The government headed by Nicolás Maduro is not respecting the will of the people. It is acting against democracy, human rights, the constitution and international law. In December 2015 the opposition gained a 2/3 control of the National Assembly. Yet, the President and his allies in the Supreme Court have disregarded all laws approved by the legislative body. Maduro has now called for a National Constituent Assembly that will be packed by government supporters and will re-write the Constitution. This is illegal.

Peaceful protest is being met with violent repression. Dozens of protesters have died, hundreds have been assaulted, hundreds more have been arrested and, in another violation of Venezuela’s Constitution, they have been taken to military tribunals and prisons. There are dozens of political prisoners behind bars and the scarce independent media still operating in the country is constantly pressured.

Will the situation get better?

Probably not. A presidential recall referendum was obstructed by the government. Local and regional elections were cancelled. The government proved its call for dialogue with the opposition was insincere. Efforts within the Organization for American States led to Venezuela withdrawing from the OAS.

Meanwhile, there has been no reversal of the insane economic policies that have led to the country’s collapse.
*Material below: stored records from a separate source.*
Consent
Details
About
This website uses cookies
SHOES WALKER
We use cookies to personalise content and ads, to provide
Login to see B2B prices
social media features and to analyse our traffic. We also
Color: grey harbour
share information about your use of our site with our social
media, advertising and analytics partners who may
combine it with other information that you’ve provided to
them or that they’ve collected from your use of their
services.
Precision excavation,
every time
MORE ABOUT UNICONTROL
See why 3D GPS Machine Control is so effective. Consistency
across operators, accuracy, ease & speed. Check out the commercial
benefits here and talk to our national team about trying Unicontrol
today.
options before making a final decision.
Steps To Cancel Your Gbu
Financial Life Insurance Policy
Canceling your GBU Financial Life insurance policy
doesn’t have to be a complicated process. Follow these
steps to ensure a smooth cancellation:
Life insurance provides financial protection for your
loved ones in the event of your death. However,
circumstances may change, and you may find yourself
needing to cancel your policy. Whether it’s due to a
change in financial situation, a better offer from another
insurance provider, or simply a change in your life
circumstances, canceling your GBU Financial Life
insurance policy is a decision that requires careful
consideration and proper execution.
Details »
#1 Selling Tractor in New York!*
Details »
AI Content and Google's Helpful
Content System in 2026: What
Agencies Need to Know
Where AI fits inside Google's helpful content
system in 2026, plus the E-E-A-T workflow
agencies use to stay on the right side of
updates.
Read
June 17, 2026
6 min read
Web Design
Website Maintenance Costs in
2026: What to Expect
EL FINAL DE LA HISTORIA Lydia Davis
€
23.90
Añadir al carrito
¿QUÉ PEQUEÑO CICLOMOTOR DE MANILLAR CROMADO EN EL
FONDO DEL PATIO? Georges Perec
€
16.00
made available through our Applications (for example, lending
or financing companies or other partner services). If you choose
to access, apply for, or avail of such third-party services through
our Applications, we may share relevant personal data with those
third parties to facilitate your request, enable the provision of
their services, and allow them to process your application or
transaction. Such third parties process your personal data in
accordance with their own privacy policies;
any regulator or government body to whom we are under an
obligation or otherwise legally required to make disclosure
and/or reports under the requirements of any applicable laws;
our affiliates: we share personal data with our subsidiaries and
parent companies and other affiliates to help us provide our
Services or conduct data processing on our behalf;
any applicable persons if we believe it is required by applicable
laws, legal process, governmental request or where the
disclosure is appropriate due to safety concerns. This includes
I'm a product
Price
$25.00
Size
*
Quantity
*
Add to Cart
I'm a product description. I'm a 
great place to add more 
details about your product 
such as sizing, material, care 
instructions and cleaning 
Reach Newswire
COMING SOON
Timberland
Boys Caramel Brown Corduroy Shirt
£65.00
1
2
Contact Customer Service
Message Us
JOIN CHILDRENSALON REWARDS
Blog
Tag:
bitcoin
There are no official channels open to send humanitarian aid to Venezuela. And the scarce food that the government does hand out to citizens at subsidised prices only reaches those that expressly support the regime.

What can you do?

The international community can help by pressuring the government of Venezuela to respect democracy and human rights.

If you are in the United Kingdom, please write to your MP and ask for the British government to prohibit Venezuelan officials involved in human rights abuses to own assets in – or travel to – the UK.

Contact the BP energy company and ask it to stop doing business with PDVSA and CITGO, the government-controlled oil companies of Venezuela.

Contact the leadership of the Labour Party and ask it to engage with its allies in the Venezuelan government and demand that human rights and democracy are respected in Venezuela.

Contact Unite the Union and ask it to stop supporting the propagandist Venezuelan Solidarity Campaign.